*** Opening Record set ***

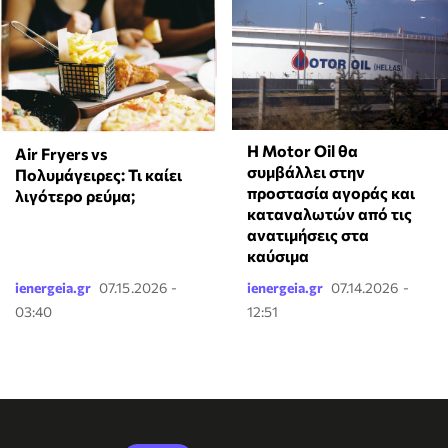
Η Motor Oil θα
Air Fryers vs
συμβάλλει στην
Πολυμάγειρες: Τι καίει
προστασία αγοράς και
λιγότερο ρεύμα;
καταναλωτών από τις
ανατιμήσεις στα
καύσιμα
ienergeia.gr
07.15.2026 -
ienergeia.gr
07.14.2026 -
03:40
12:51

*** Closing Record set ***

## Exercise directions
All of the records should be set down exactly, minus the pictures they hold.

## Exercise result
Η Motor Oil θα
Air Fryers vs
συμβάλλει στην
Πολυμάγειρες: Τι καίει
προστασία αγοράς και
λιγότερο ρεύμα;
καταναλωτών από τις
ανατιμήσεις στα
καύσιμα
ienergeia.gr
07.15.2026 -
ienergeia.gr
07.14.2026 -
03:40
12:51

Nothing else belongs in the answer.